Plant-based protein-rich foods

  • Quinoa
  • Soy
  • Buckwheat
  • Beans and legumes
  • Ezekiel bread
  • Seitan
  • Nuts and seeds
  • Chickpeas
  • Edamame beans
  • Hemp protein

 

The role of your genetics when building muscle

Now that you know which foods will make your muscles bigger, let’s look at the third factor involved in bulking: your genes.

Both your metabolism and frame size are largely dependent on genes. You probably already have quite a good idea as to whether you have a naturally athletic build or not. The best way to get a quick, visual indication of your genetic makeup (if you haven’t done a DNA test), is to look at your parents and grandparents. How do they respond to training?

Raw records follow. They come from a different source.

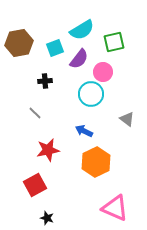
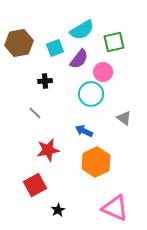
gray triangle: moved 3 px left, 1 px up
black star: moved 11 px right, 8 px up; rotated 24 degrees clockwise
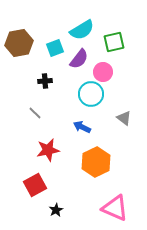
blue arrow: moved 2 px left, 4 px up
black star: moved 2 px left
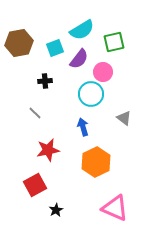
blue arrow: moved 1 px right; rotated 48 degrees clockwise
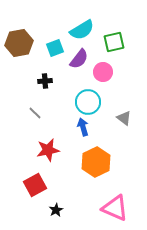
cyan circle: moved 3 px left, 8 px down
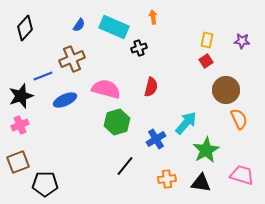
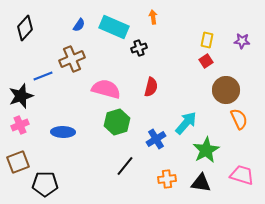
blue ellipse: moved 2 px left, 32 px down; rotated 25 degrees clockwise
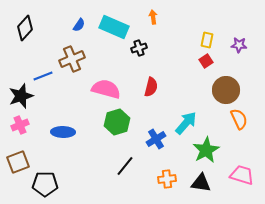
purple star: moved 3 px left, 4 px down
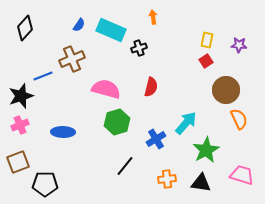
cyan rectangle: moved 3 px left, 3 px down
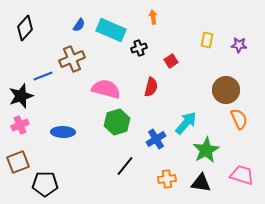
red square: moved 35 px left
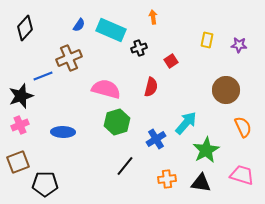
brown cross: moved 3 px left, 1 px up
orange semicircle: moved 4 px right, 8 px down
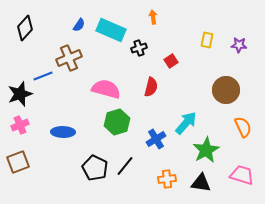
black star: moved 1 px left, 2 px up
black pentagon: moved 50 px right, 16 px up; rotated 25 degrees clockwise
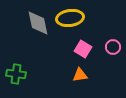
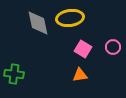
green cross: moved 2 px left
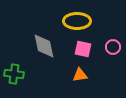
yellow ellipse: moved 7 px right, 3 px down; rotated 8 degrees clockwise
gray diamond: moved 6 px right, 23 px down
pink square: rotated 18 degrees counterclockwise
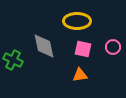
green cross: moved 1 px left, 14 px up; rotated 18 degrees clockwise
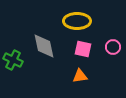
orange triangle: moved 1 px down
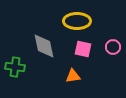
green cross: moved 2 px right, 7 px down; rotated 18 degrees counterclockwise
orange triangle: moved 7 px left
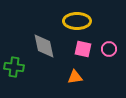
pink circle: moved 4 px left, 2 px down
green cross: moved 1 px left
orange triangle: moved 2 px right, 1 px down
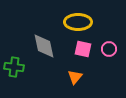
yellow ellipse: moved 1 px right, 1 px down
orange triangle: rotated 42 degrees counterclockwise
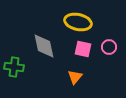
yellow ellipse: rotated 12 degrees clockwise
pink circle: moved 2 px up
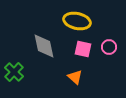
yellow ellipse: moved 1 px left, 1 px up
green cross: moved 5 px down; rotated 36 degrees clockwise
orange triangle: rotated 28 degrees counterclockwise
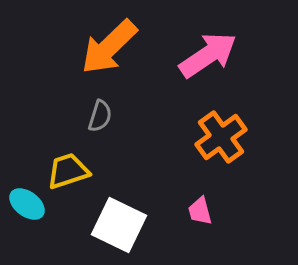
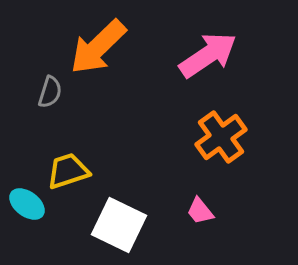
orange arrow: moved 11 px left
gray semicircle: moved 50 px left, 24 px up
pink trapezoid: rotated 24 degrees counterclockwise
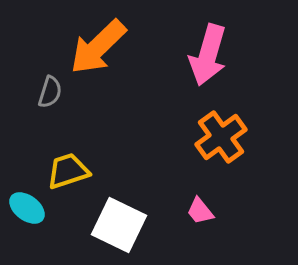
pink arrow: rotated 140 degrees clockwise
cyan ellipse: moved 4 px down
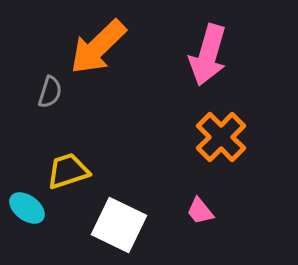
orange cross: rotated 9 degrees counterclockwise
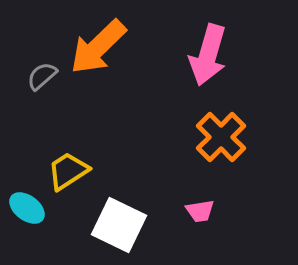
gray semicircle: moved 8 px left, 16 px up; rotated 148 degrees counterclockwise
yellow trapezoid: rotated 15 degrees counterclockwise
pink trapezoid: rotated 60 degrees counterclockwise
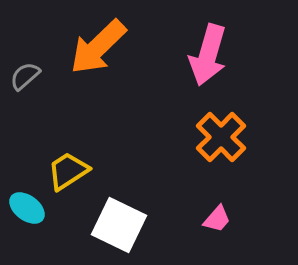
gray semicircle: moved 17 px left
pink trapezoid: moved 17 px right, 8 px down; rotated 40 degrees counterclockwise
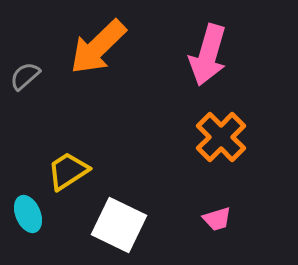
cyan ellipse: moved 1 px right, 6 px down; rotated 30 degrees clockwise
pink trapezoid: rotated 32 degrees clockwise
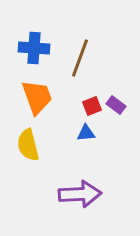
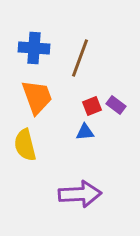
blue triangle: moved 1 px left, 1 px up
yellow semicircle: moved 3 px left
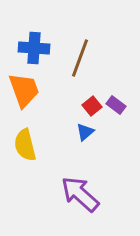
orange trapezoid: moved 13 px left, 7 px up
red square: rotated 18 degrees counterclockwise
blue triangle: rotated 36 degrees counterclockwise
purple arrow: rotated 135 degrees counterclockwise
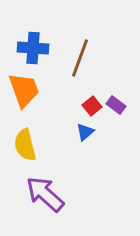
blue cross: moved 1 px left
purple arrow: moved 35 px left
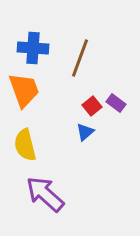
purple rectangle: moved 2 px up
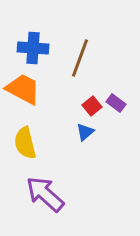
orange trapezoid: moved 1 px left, 1 px up; rotated 42 degrees counterclockwise
yellow semicircle: moved 2 px up
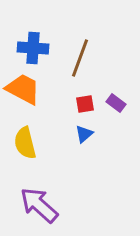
red square: moved 7 px left, 2 px up; rotated 30 degrees clockwise
blue triangle: moved 1 px left, 2 px down
purple arrow: moved 6 px left, 11 px down
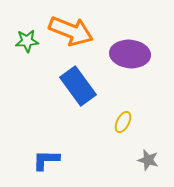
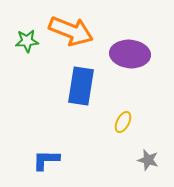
blue rectangle: moved 3 px right; rotated 45 degrees clockwise
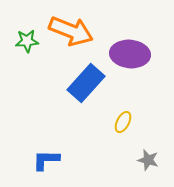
blue rectangle: moved 5 px right, 3 px up; rotated 33 degrees clockwise
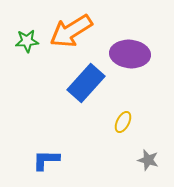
orange arrow: rotated 126 degrees clockwise
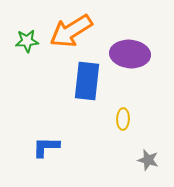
blue rectangle: moved 1 px right, 2 px up; rotated 36 degrees counterclockwise
yellow ellipse: moved 3 px up; rotated 25 degrees counterclockwise
blue L-shape: moved 13 px up
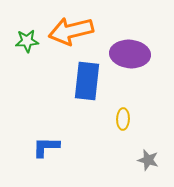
orange arrow: rotated 18 degrees clockwise
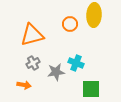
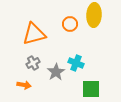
orange triangle: moved 2 px right, 1 px up
gray star: rotated 24 degrees counterclockwise
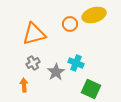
yellow ellipse: rotated 70 degrees clockwise
orange arrow: rotated 104 degrees counterclockwise
green square: rotated 24 degrees clockwise
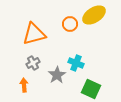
yellow ellipse: rotated 15 degrees counterclockwise
gray star: moved 1 px right, 3 px down
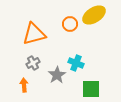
green square: rotated 24 degrees counterclockwise
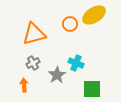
green square: moved 1 px right
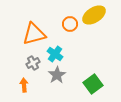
cyan cross: moved 21 px left, 9 px up; rotated 14 degrees clockwise
green square: moved 1 px right, 5 px up; rotated 36 degrees counterclockwise
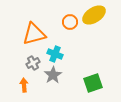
orange circle: moved 2 px up
cyan cross: rotated 14 degrees counterclockwise
gray star: moved 4 px left
green square: moved 1 px up; rotated 18 degrees clockwise
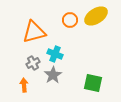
yellow ellipse: moved 2 px right, 1 px down
orange circle: moved 2 px up
orange triangle: moved 2 px up
green square: rotated 30 degrees clockwise
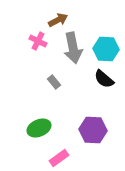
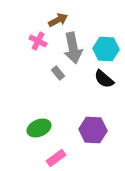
gray rectangle: moved 4 px right, 9 px up
pink rectangle: moved 3 px left
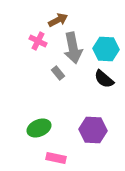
pink rectangle: rotated 48 degrees clockwise
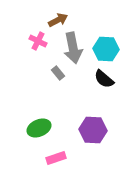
pink rectangle: rotated 30 degrees counterclockwise
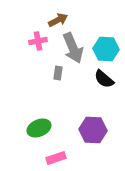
pink cross: rotated 36 degrees counterclockwise
gray arrow: rotated 12 degrees counterclockwise
gray rectangle: rotated 48 degrees clockwise
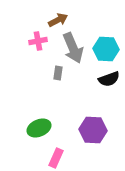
black semicircle: moved 5 px right; rotated 60 degrees counterclockwise
pink rectangle: rotated 48 degrees counterclockwise
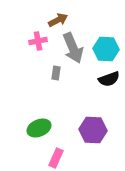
gray rectangle: moved 2 px left
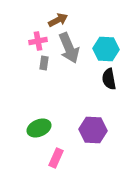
gray arrow: moved 4 px left
gray rectangle: moved 12 px left, 10 px up
black semicircle: rotated 100 degrees clockwise
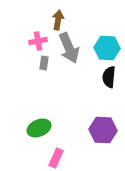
brown arrow: rotated 54 degrees counterclockwise
cyan hexagon: moved 1 px right, 1 px up
black semicircle: moved 2 px up; rotated 15 degrees clockwise
purple hexagon: moved 10 px right
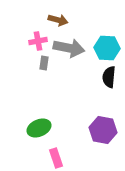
brown arrow: rotated 96 degrees clockwise
gray arrow: rotated 56 degrees counterclockwise
purple hexagon: rotated 8 degrees clockwise
pink rectangle: rotated 42 degrees counterclockwise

If your parents are both very short and thin, chances are that you’ll be short and thin too. This would make it more difficult for you to develop that six pack, than it would be for someone whose parents are tall and muscular. This is why it’s important to follow personal fitness advice rather than generalised advice, as each of us responds differently to different exercises. Don’t fall into the trap of comparing your body to other people. Just because a celebrity promotes a fitness product, doesn’t mean it will work for everyone in exactly the same way. 

Your genes are also responsible for your predisposition to injuries. Those of us with a higher injury risk need to take extra precautions when training. For example, some people can train every day, while others require a day or two of rest between gym sessions. This will have an effect on the speed at which you can achieve your fitness goals.

Taking a DNA test, can help you identify which exercises will deliver the best results for your body. By understanding your genes, you can tailor your training programme accordingly. Genetically, our power vs. endurance response sits somewhere on a scale from a high power response, to a mix of the two all the way through to a high endurance response.

If your endurance response score was high, for example, you’d see faster results from low weight, high repetition exercises. This doesn’t mean that you can’t partake in power-based training if that’s what you enjoy. It simply means that you’ll reach your fitness goal faster with more of a focus on endurance training.

 

In conclusion

Upping your daily calorie intake with healthy foods is a great place to start if you want to curb a plateau. The best way to achieve your fitness goals is to combine nature and nurture in the form of genetically matched training and nutrition. When you work with your genes, instead of against them, you’ll have a better chance of achieving long-term success.